● Exercise directions
Exactly the lines from the one containing "Describe the element" through the end of the data, and nothing more, should be retyped; pictures stay out.

BEGIN Data provided

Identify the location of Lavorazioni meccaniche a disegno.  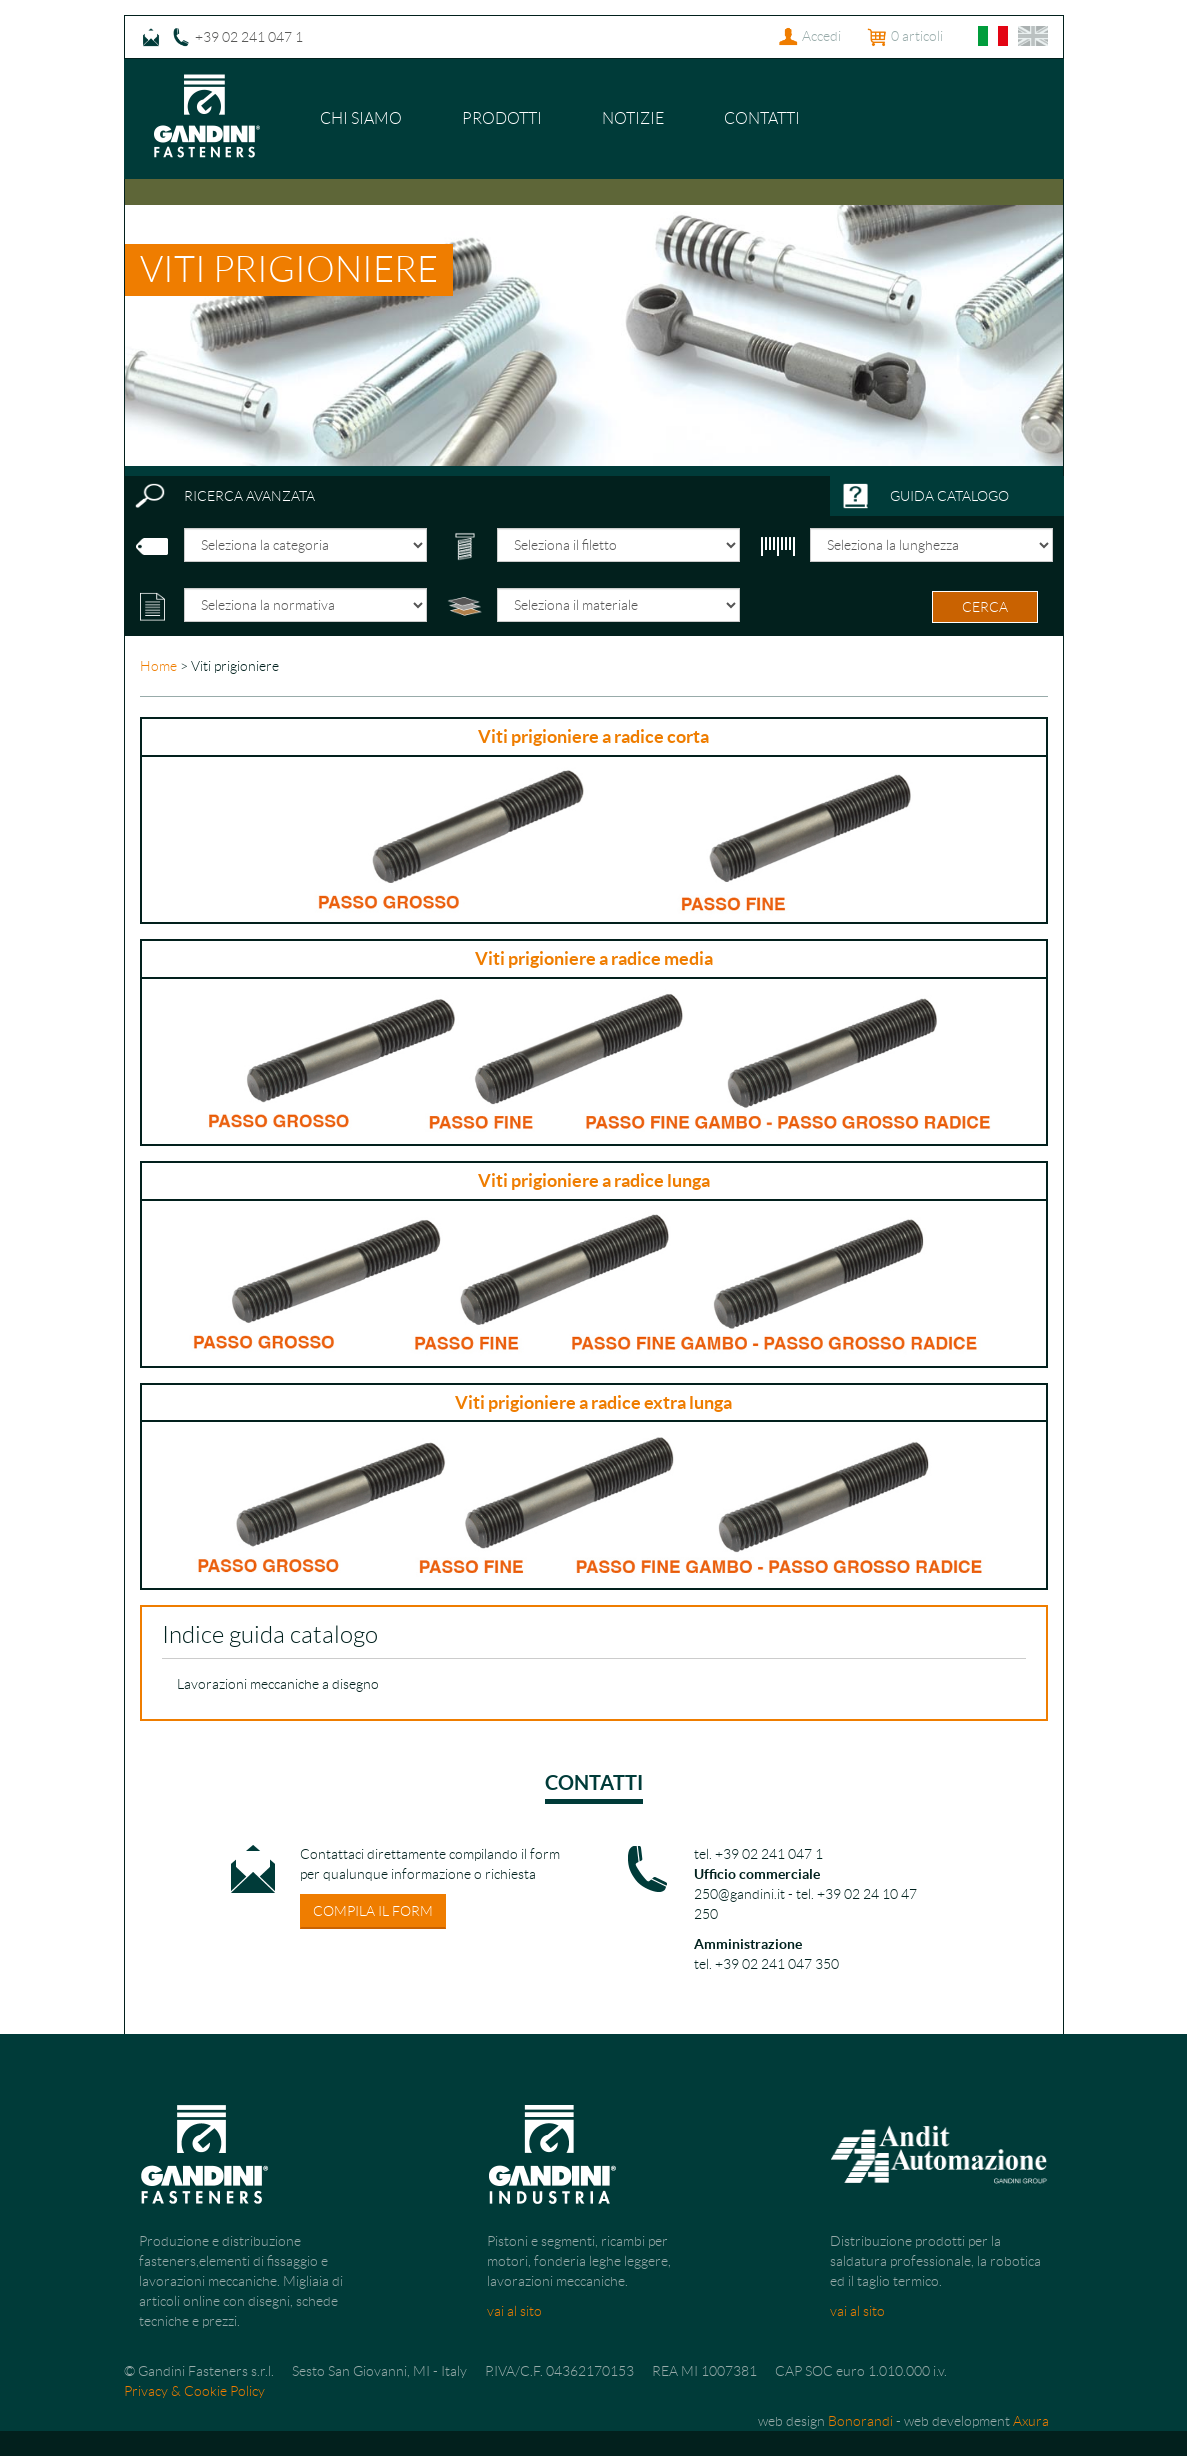
(278, 1684).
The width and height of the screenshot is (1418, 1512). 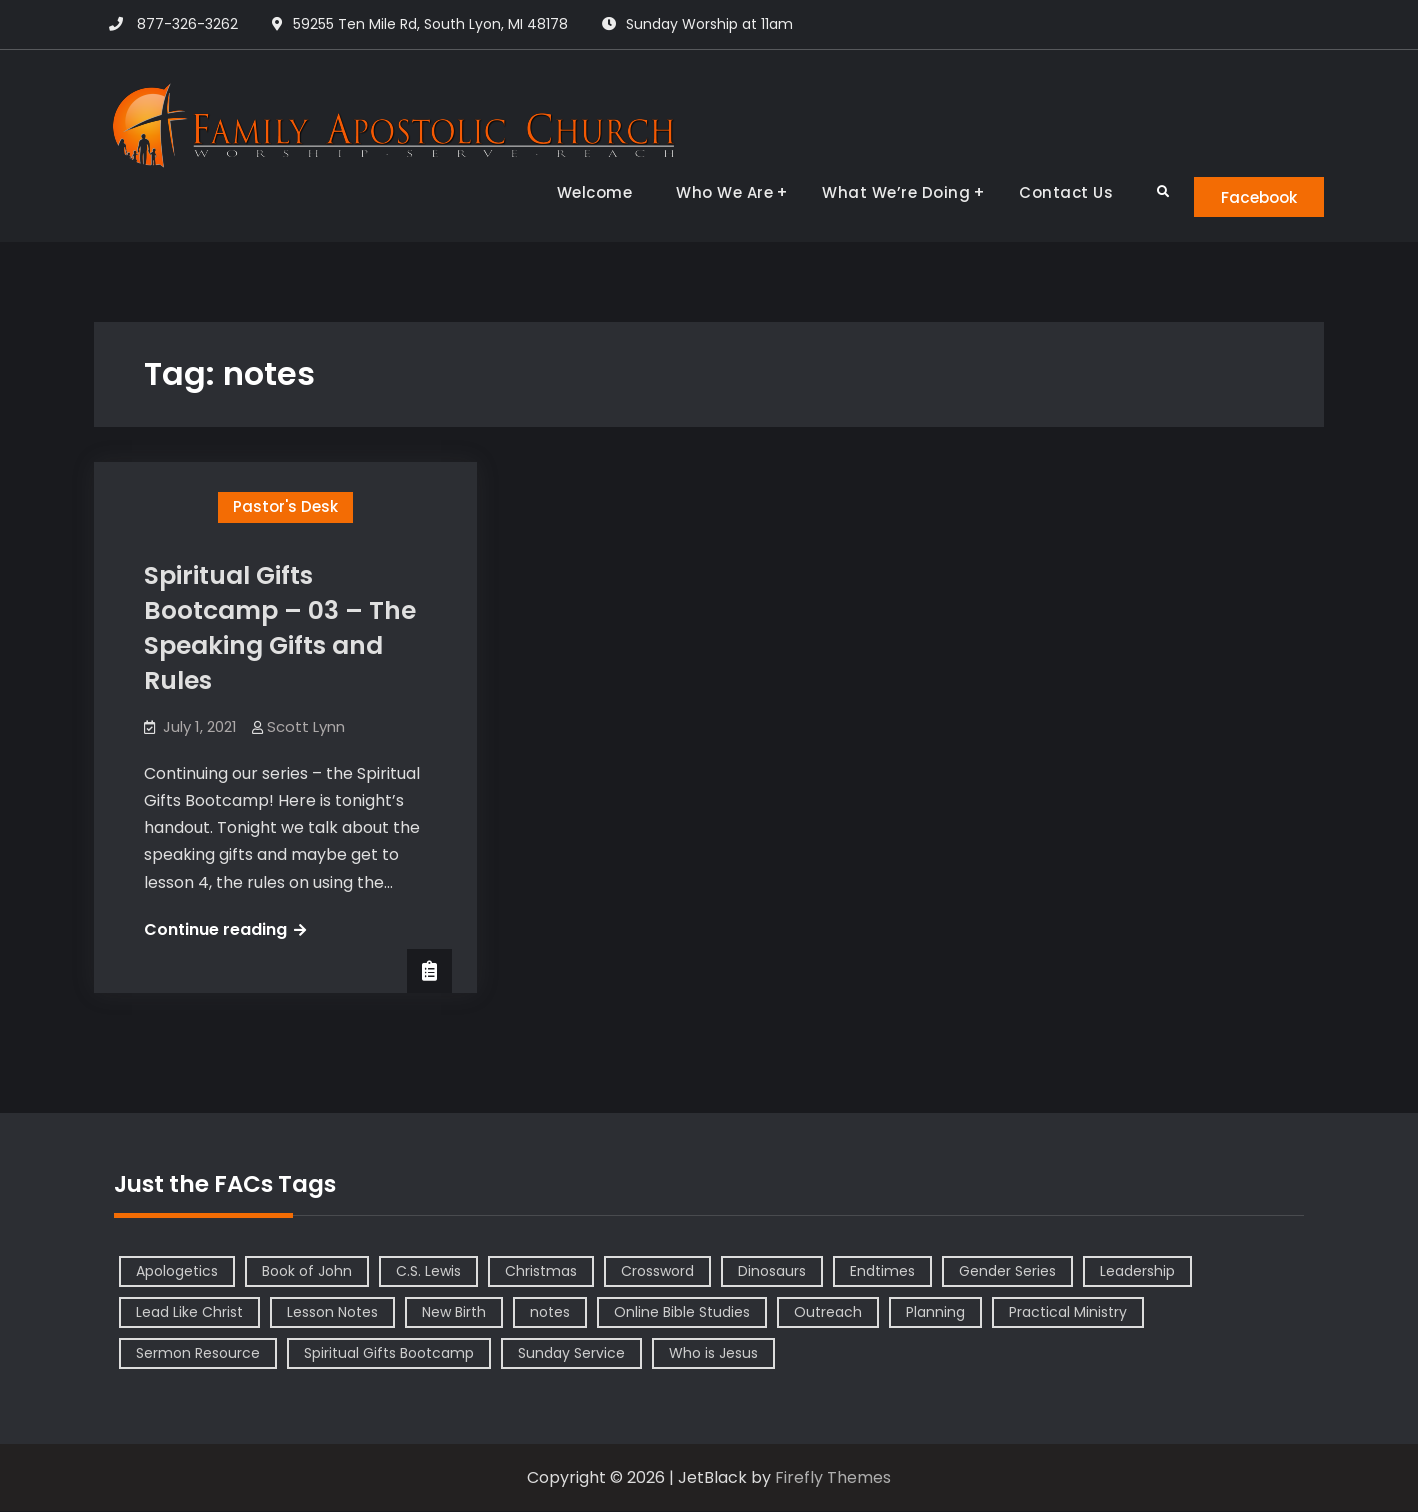 What do you see at coordinates (177, 1272) in the screenshot?
I see `Apologetics [Apologetics (2 items)]` at bounding box center [177, 1272].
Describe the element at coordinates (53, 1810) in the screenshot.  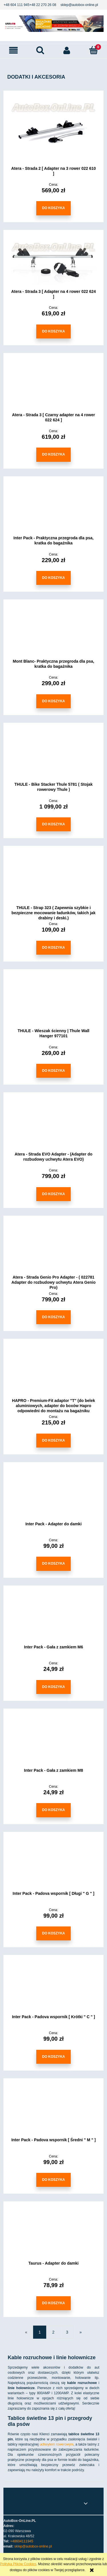
I see `[Do koszyka Inter Pack - Gała z zamkiem M8]` at that location.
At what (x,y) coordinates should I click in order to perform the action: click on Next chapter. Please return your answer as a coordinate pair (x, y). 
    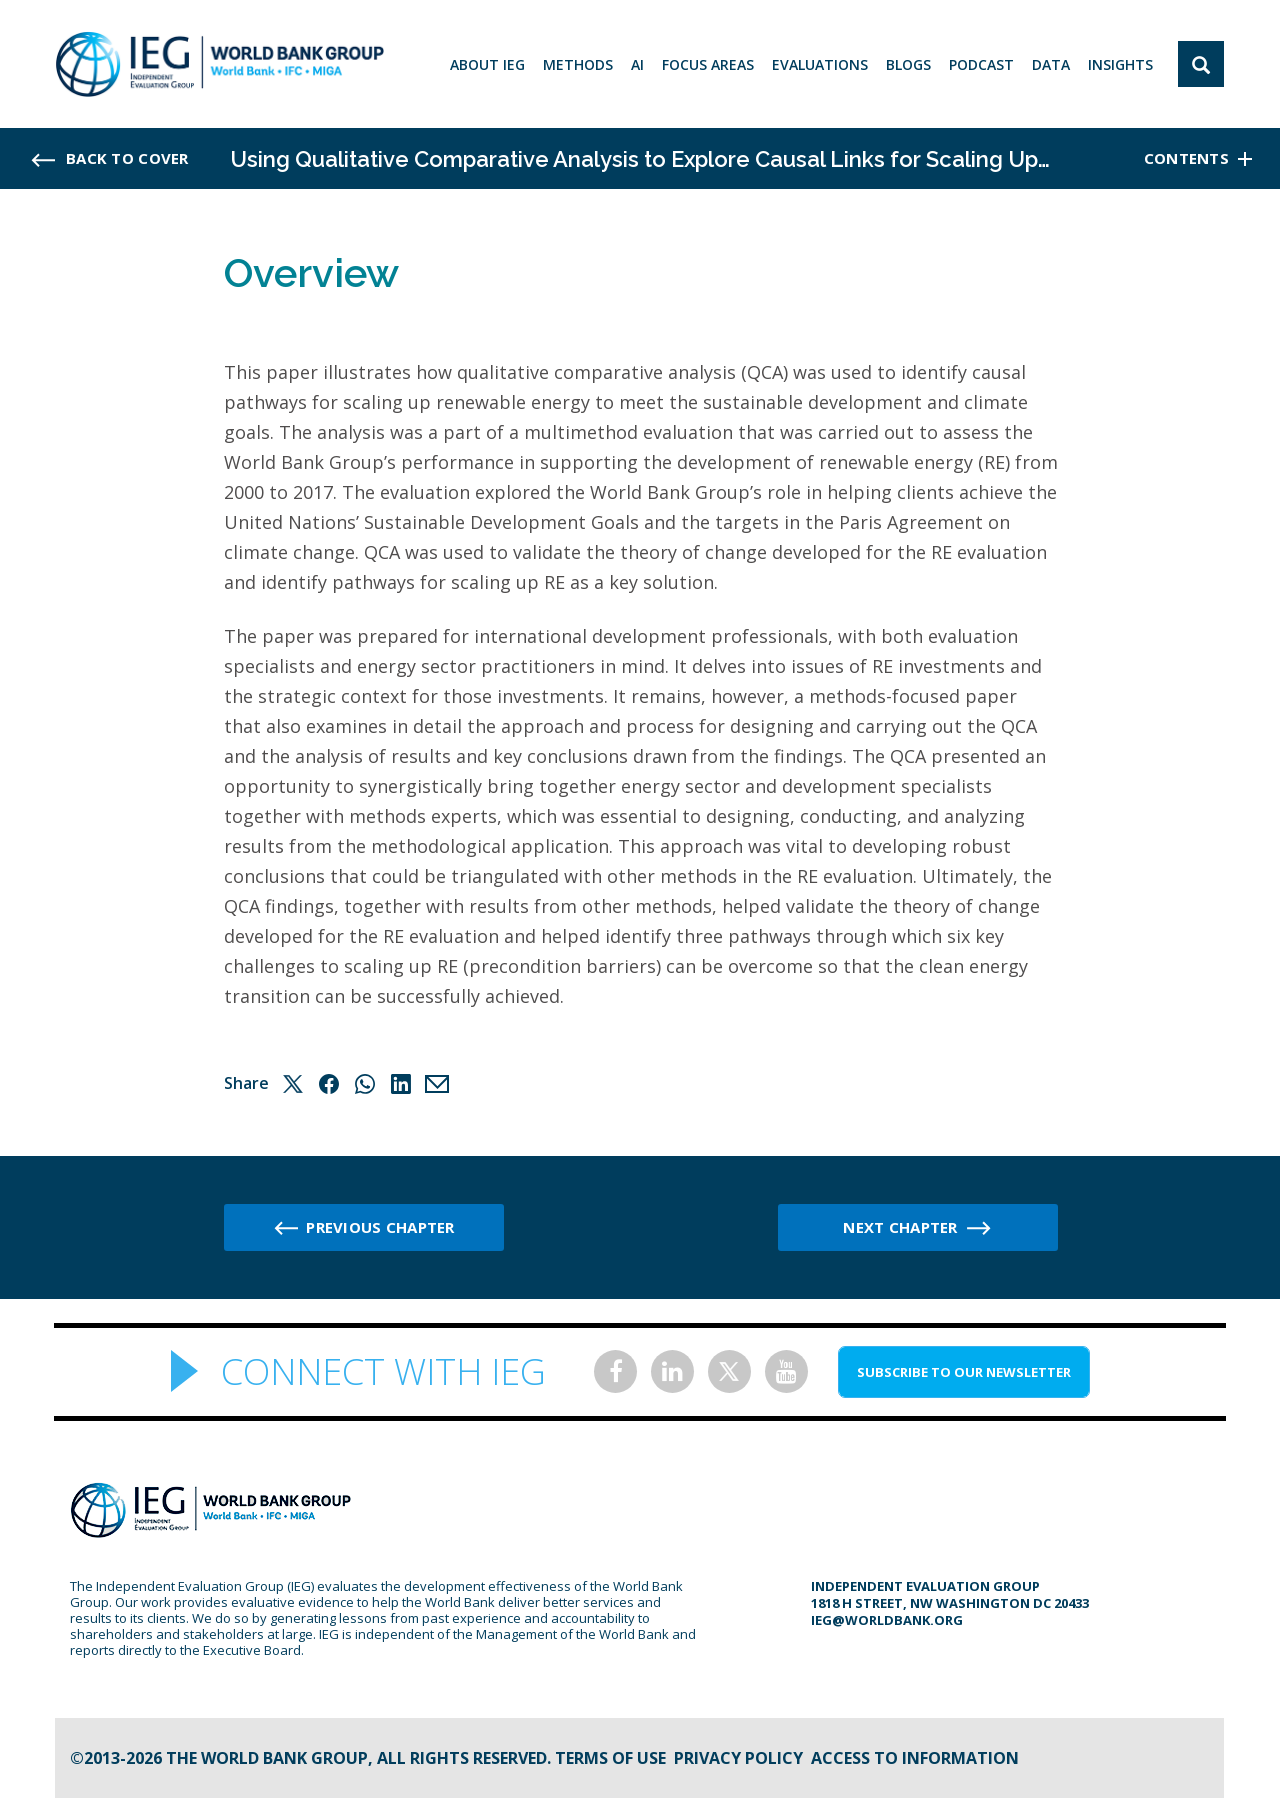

END Data provided

● Response to the task
Describe the element at coordinates (53, 1810) in the screenshot.  
I see `[Do koszyka Inter Pack - Gała z zamkiem M8]` at that location.
At what (x,y) coordinates should I click in order to perform the action: click on Next chapter. Please return your answer as a coordinate pair (x, y). 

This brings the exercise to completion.